Starting off with a lucky break after being mistaken for a famous reporter with the same last name, Felix Carfew mostly flukes through the fifteen stories in this collection, selling a dud invention here, befriending a lord here and a rebel brigand there and generally surviving bankruptcy and his own ineptness.

In The Eccentric Mr. Gobleheim, for a change luck walks into Carfew’s life in the form of the eccentric duo of Lewis & Gobleheim, who actually offer him an unbelievably good deal. And our admirable protagonist chooses precisely that moment to smell a confidence trickster. Thus losing a cool deal in the bargain.

Patriots is a bit of a mini-classic, pitting the US against the UK, specifically New York versus London, in terms of their appreciation of theatre.

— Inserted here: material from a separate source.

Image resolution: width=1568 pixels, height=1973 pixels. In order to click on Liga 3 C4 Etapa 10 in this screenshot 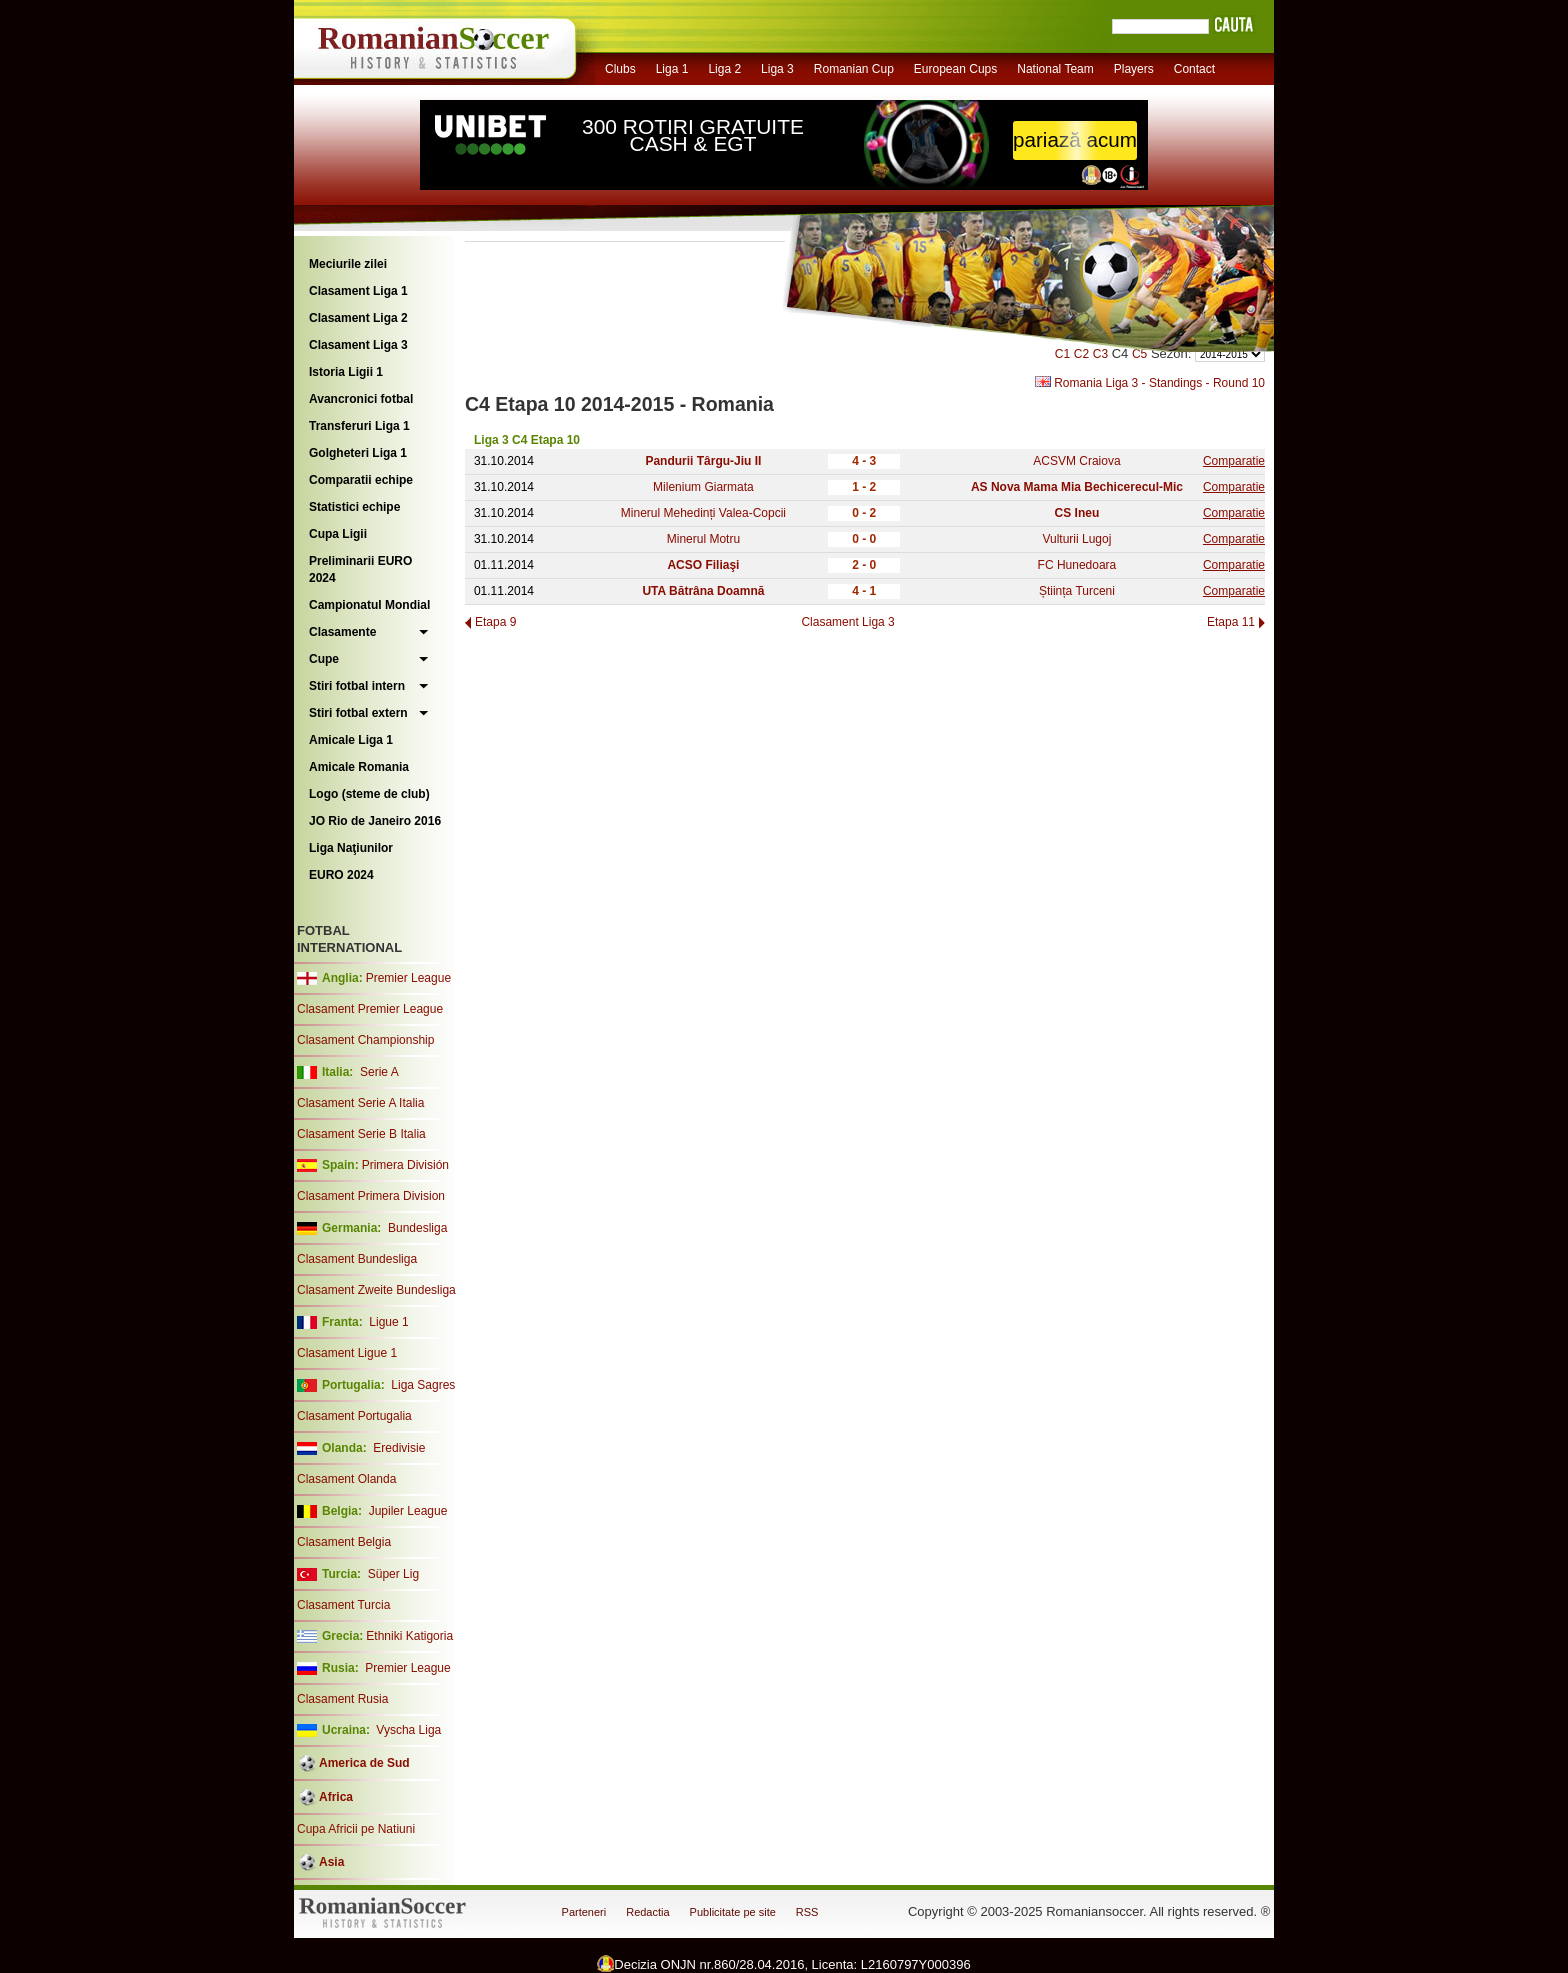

Tobbins, Limited, the longest story of the lot, takes a dig at advertising and sales promotion, with the subtly named advertising agency, Exploitation Publicity Company. The tale is perhaps a reflection of its times, when advertising was not considered an above-board strategy. It is also one of the few tales in the collection in which Carfew actually succeeds consciously and without the benefit of accidents.

One and Sevenpence Ha’penny provides a delightful ending to a largely interesting collection. It has shades of the last episode of Jeffrey Archer’s Not a Penny Less, Not a Penny More. Carfew counts his fortune and finds himself one and sevenpence ha’penny” short of thirty-five thousand pounds. So he goes out to earn it. And in the process, his close circle, his servant Villiers, his broker Parker, an old associate Wilner and his business partner May Tobbin and her father all think Carfew has gone mad. And as with Anthony Newton and Jack Bryce, Carfew gets hitched in the end.

Dedicated and committed Plum fans may disagree violently, but in The Admirable Carfew, Edgar Wallace is as delightful as PG Wodehouse in terms of humour and protagonist characterisation.

Carfew’s view of life was that all the past had been ordered for his comfort.

Thus Edison had been born on a certain day in order that he might have his many electric appliances ready against Carfew reaching maturity. Stephenson had worked with no other object in view than that he should have railways shipshape by the time Carfew could afford to travel first class.

Carfew could perhaps have been as memorable a character as Bertie Wooster. A pity, then, that Wallace did not take Felix Carfew beyond this book.